** Input follows **

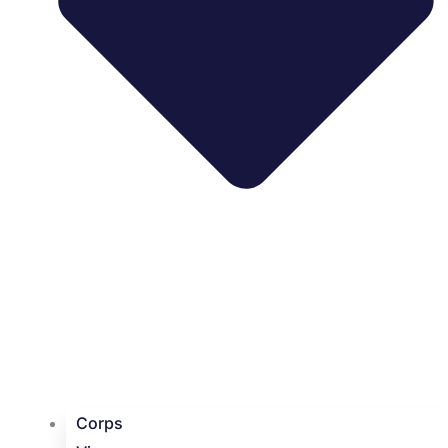
Corps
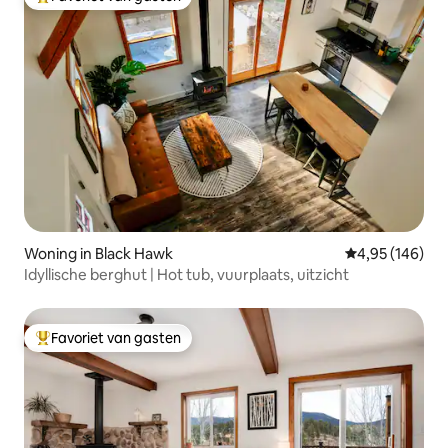
Topfavoriet van gasten
Woning in Black Hawk
Gemiddelde beo
4,95 (146)
Idyllische berghut | Hot tub, vuurplaats, uitzicht
Favoriet van gasten
Topfavoriet van gasten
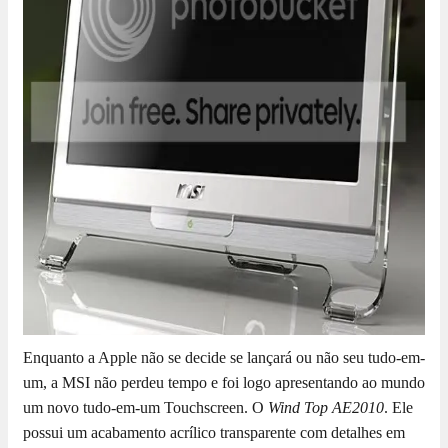
Enquanto a Apple não se decide se lançará ou não seu tudo-em-
um, a MSI não perdeu tempo e foi logo apresentando ao mundo
um novo tudo-em-um Touchscreen. O
Wind Top AE2010
. Ele
possui um acabamento acrílico transparente com detalhes em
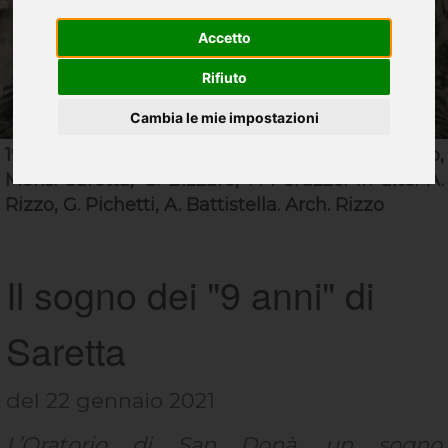
Accetto
Rifiuto
Cambia le mie impostazioni
1923 circa, da sinistra: E. Contri, M. Bastianetto,
Mons. Saretta, G. Bizzaro, F. Peruzzo. In alto: A.
Rizzo, G. Pichetti, A. Battistella. Arch. Rizzo
Il sogno dei "9 anni" di
Saretta
del 22 gennaio 2021
L’Oratorio di San Donà, un sogno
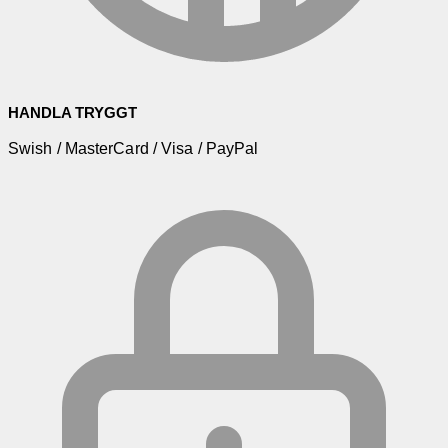
HANDLA TRYGGT
Swish / MasterCard / Visa / PayPal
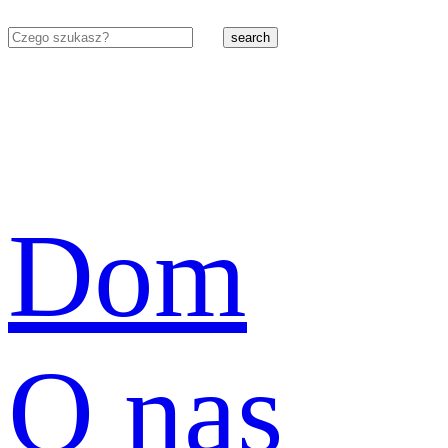
search
Dom
O nas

** End of Input **

## About this exercise
The line containing "Rizzo, G. Pichetti, A." and each line after it through the end of the listing above are to be written out exactly, without the pictures.

## Written response
Rizzo, G. Pichetti, A. Battistella. Arch. Rizzo
Il sogno dei "9 anni" di
Saretta
del 22 gennaio 2021
L’Oratorio di San Donà, un sogno
HANDLA TRYGGT
Swish / MasterCard / Visa / PayPal
search
Dom
O nas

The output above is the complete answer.